Monday, December 11, 2006

Hilary Cloos: Ivy League Farrier

It has been ten years since Hoofcare & Lameness subscriber Hilary Cloos graduated from Harvard University with a degree in physics. Just as many of her classmates went on to graduate studies in physics at places like New York's Cornell University, Hilary also headed to Cornell...but she chose to apply her physics to horses by studying with Michael Wildenstein to become a farrier.

The Harvard Crimson, daily campus newspaper for the sprawling city-of-ivy down the road, published a tribute article to Hilary today. She is one of their unique graduates, that's for sure!

Although...US Senator Lincoln Chafee of Rhode Island went to Montana State to study horseshoeing with Scott Simpson after he graduated from Brown University, also an ivy league school. Maybe there is a secret society of recovering ivy leaguers who are now servants of the hoof!

Here's the link to the Crimson's excellent article about Hilary Cloos, an upstanding citizen of the farrier nation:

Here are five things you probably don't know about Harvard University: 

1) Harvard closed its vet school in 1901 and paid the remaining students to go to Penn; 

2) Harvard's Museum of Comparative Zoology contains one of the largest collection of fossil bones of pre-Equus horse species, including a dazzling array of coffin bones and one of New Mexico's famous examples of what is called the Hagerman Horse

3) the university has a thriving mammal and bird locomotion laboratory in nearby Bedford at the university's Concord Field Station, where studies on horses are sometimes done and all the force plates are ready to do more; 

4) Dr. Castle McLaughlin, a cultural anthropologist and professor at Harvard's Peabody Museum, is founder of the Nokota Horse Conservancy, and compiled a 300-page study of the unique herd of wild horses in North Dakota, who are believed to be descended from the ponies of Sitting Bull.

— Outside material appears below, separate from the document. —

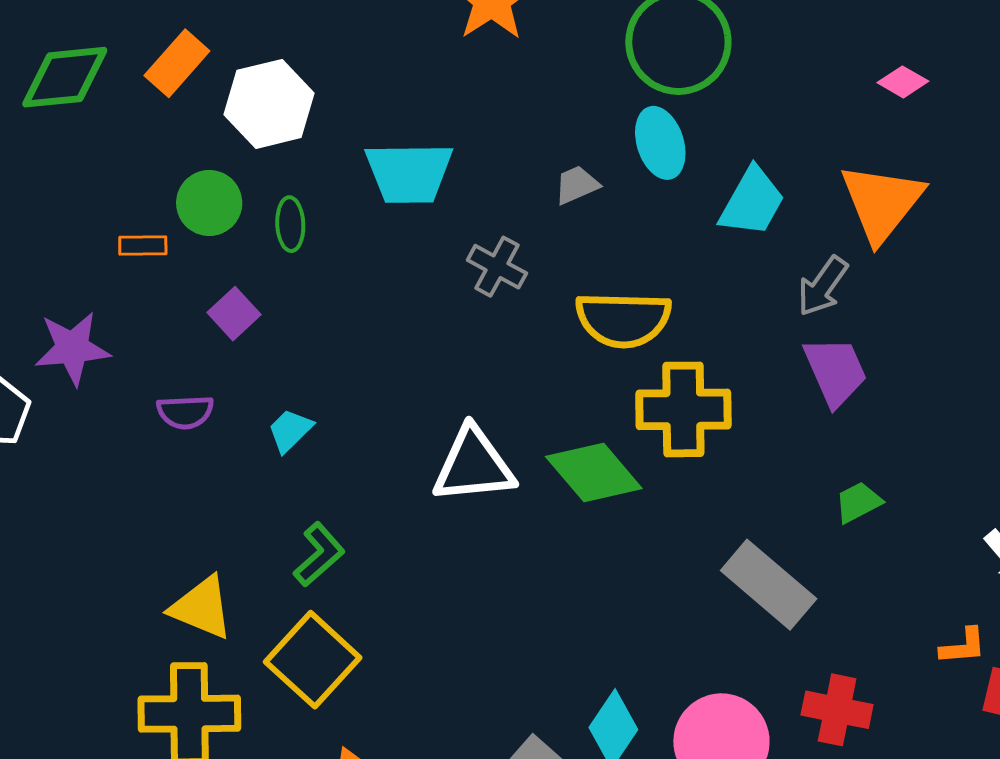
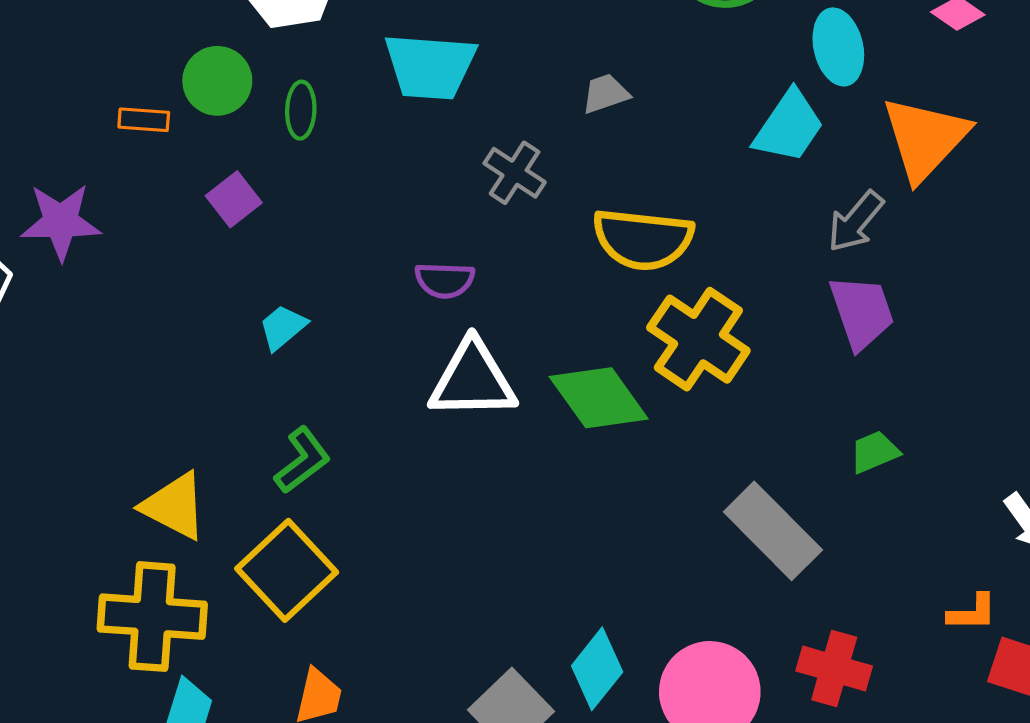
cyan ellipse: (660, 143) -> (838, 47), moved
yellow cross: (683, 409) -> (698, 339), turned 30
purple semicircle: (185, 412) -> (445, 280), moved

5) Harvard University Press published a book I use a lot in research, Horse Power: A History of the Horse and Donkey in Human Societies by Juliet Clutton-Brock and most recently, the beautiful book Horses : History, Myth, Art by Catherine Johns.

And something that matters to me: Harvard has been scanning some of its old and rare horseshoeing texts and adding them to the online archive of accessible references. Thank you!